Tweak nginx config

[J0WI]

[Findus23]

I hope it is okay if I apply your changes speratly as I'd like to keep an overview over all lines and am not sure about all lines:

• X-Frame-Options is already sent by Matomo
• Any reason for removing the /\.ht section?
• merging the plugins/HeatmapSessionRecording/configs.php is a great idea, thanks
• the separation between config|tmp|core|lang and libs|vendor|plugins|misc/user is intentional. This way js, css, etc. are allowed from the plugins but not from the tmp directory.
• Any reason why the .well-known is allowed explicitly? Matomo doesn't really use it and for let's encrypt I think it needs to be in the HTTP section

[J0WI]

I hope it is okay if I apply your changes speratly as I'd like to keep an overview over all lines

Sure, that was the idea.

X-Frame-Options is already sent by Matomo

It's more secure to add this in the server config, because this is harder to compromise and it doesn't depend on PHP. fastcgi_hide_header X-Content-Type-Options; can be used to avoid duplicates.

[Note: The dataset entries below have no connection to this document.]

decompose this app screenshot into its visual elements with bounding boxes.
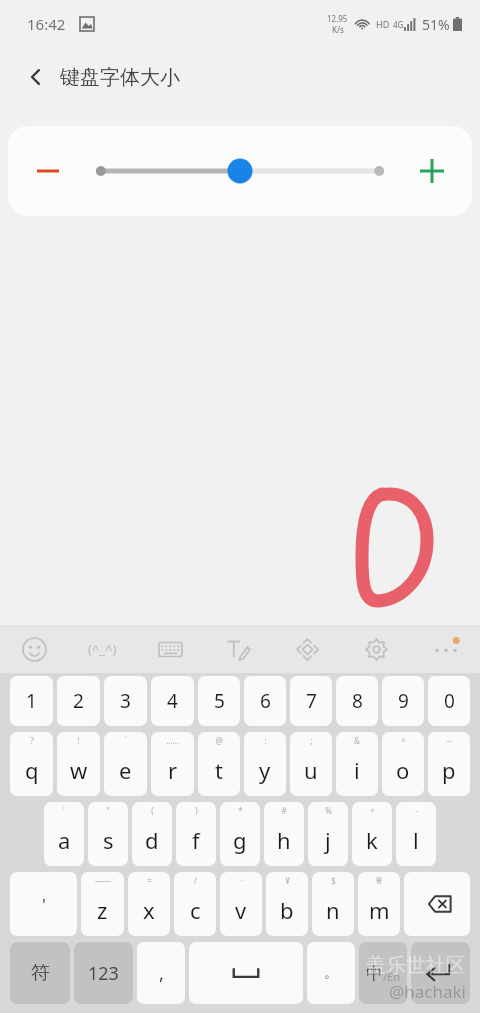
staticText: s xyxy=(103,825,114,855)
button[interactable]: · xyxy=(220,872,262,936)
button[interactable]: , xyxy=(137,942,185,1004)
button[interactable]: @ xyxy=(198,732,240,796)
button[interactable]: Decrease xyxy=(26,149,70,193)
button[interactable]: 中 xyxy=(359,942,407,1004)
button[interactable]: ! xyxy=(57,732,100,796)
button[interactable]: 8 xyxy=(336,676,378,726)
staticText: u xyxy=(304,755,318,785)
staticText: 6 xyxy=(260,688,271,714)
staticText: m xyxy=(369,895,390,925)
staticText: & xyxy=(354,735,360,746)
staticText: @ xyxy=(215,735,223,746)
button[interactable]: 3 xyxy=(104,676,147,726)
button[interactable]: Move xyxy=(273,625,342,673)
button[interactable]: ' xyxy=(10,872,77,936)
button[interactable]: ^ xyxy=(382,732,424,796)
staticText: 16:42 xyxy=(27,14,66,34)
staticText: q xyxy=(25,755,39,785)
button[interactable]: Back xyxy=(16,57,56,97)
staticText: z xyxy=(97,895,108,925)
button[interactable]: …… xyxy=(151,732,194,796)
button[interactable]: 6 xyxy=(244,676,286,726)
staticText: l xyxy=(413,825,419,855)
staticText: $ xyxy=(331,875,336,886)
button[interactable]: % xyxy=(308,802,348,866)
staticText: 12.95 xyxy=(327,13,348,24)
staticText: a xyxy=(58,825,71,855)
button[interactable]: —— xyxy=(81,872,124,936)
button[interactable]: ` xyxy=(104,732,147,796)
staticText: ? xyxy=(30,735,34,746)
button[interactable]: 0 xyxy=(428,676,470,726)
staticText: o xyxy=(396,755,410,785)
staticText: k xyxy=(366,825,378,855)
button[interactable]: 5 xyxy=(198,676,240,726)
button[interactable]: Handwriting xyxy=(204,625,273,673)
staticText: ) xyxy=(195,805,198,816)
staticText: = xyxy=(147,875,152,886)
button[interactable]: 9 xyxy=(382,676,424,726)
button[interactable]: + xyxy=(352,802,392,866)
staticText: 中 xyxy=(366,963,383,984)
button[interactable]: 1 xyxy=(10,676,53,726)
button[interactable]: (^_^) xyxy=(68,625,136,673)
button[interactable]: = xyxy=(128,872,170,936)
staticText: n xyxy=(326,895,340,925)
button[interactable]: 。 xyxy=(307,942,355,1004)
button[interactable]: 7 xyxy=(290,676,332,726)
button[interactable]: ; xyxy=(290,732,332,796)
staticText: j xyxy=(325,825,331,855)
staticText: " xyxy=(106,805,110,816)
button[interactable]: / xyxy=(174,872,216,936)
button[interactable]: ' xyxy=(44,802,84,866)
button[interactable]: Emoji xyxy=(0,625,68,673)
button[interactable] xyxy=(8,151,472,191)
button[interactable]: 符 xyxy=(10,942,70,1004)
button[interactable]: -- xyxy=(428,732,470,796)
staticText: 4G xyxy=(393,19,404,30)
button[interactable]: # xyxy=(264,802,304,866)
button[interactable]: * xyxy=(220,802,260,866)
staticText: ! xyxy=(77,735,80,746)
button[interactable]: ) xyxy=(176,802,216,866)
staticText: /En xyxy=(383,969,401,984)
button[interactable]: Keyboard layout xyxy=(136,625,204,673)
button[interactable]: 123 xyxy=(74,942,133,1004)
button[interactable]: ₩ xyxy=(358,872,400,936)
button[interactable]: 2 xyxy=(57,676,100,726)
staticText: 5 xyxy=(214,688,225,714)
button[interactable]: More xyxy=(411,625,480,673)
staticText: d xyxy=(145,825,159,855)
staticText: (^_^) xyxy=(88,640,117,658)
button[interactable]: Increase xyxy=(410,149,454,193)
button[interactable]: 4 xyxy=(151,676,194,726)
staticText: 7 xyxy=(306,688,317,714)
staticText: t xyxy=(215,755,223,785)
staticText: r xyxy=(168,755,178,785)
button[interactable]: Space xyxy=(189,942,303,1004)
button[interactable]: Settings xyxy=(342,625,411,673)
button[interactable]: ? xyxy=(10,732,53,796)
button[interactable]: Enter xyxy=(411,942,470,1004)
staticText: 8 xyxy=(352,688,363,714)
staticText: 123 xyxy=(88,961,119,986)
staticText: : xyxy=(264,735,267,746)
staticText: K/s xyxy=(332,24,344,35)
staticText: -- xyxy=(446,735,452,746)
staticText: ( xyxy=(151,805,154,816)
button[interactable]: ¥ xyxy=(266,872,308,936)
button[interactable]: : xyxy=(244,732,286,796)
button[interactable]: ( xyxy=(132,802,172,866)
staticText: i xyxy=(354,755,360,785)
staticText: 4 xyxy=(167,688,178,714)
staticText: , xyxy=(159,961,164,986)
button[interactable]: $ xyxy=(312,872,354,936)
button[interactable]: - xyxy=(396,802,436,866)
button[interactable]: & xyxy=(336,732,378,796)
staticText: 盖乐世社区 xyxy=(366,953,466,978)
button[interactable]: Backspace xyxy=(404,872,470,936)
staticText: f xyxy=(192,825,200,855)
staticText: @hachaki xyxy=(389,980,466,1003)
button[interactable]: " xyxy=(88,802,128,866)
staticText: …… xyxy=(166,735,179,746)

Any reason for removing the /.ht section?

This is now covered by \. which denies access to all dotfiles.

Any reason why the .well-known is allowed explicitly? Matomo doesn't really use it and for let's encrypt I think it needs to be in the HTTP section

All HTTP requests are rewritten to HTTPS, so acme challenge would be blocked. You can also merge it with the default_type text/plain section if you like.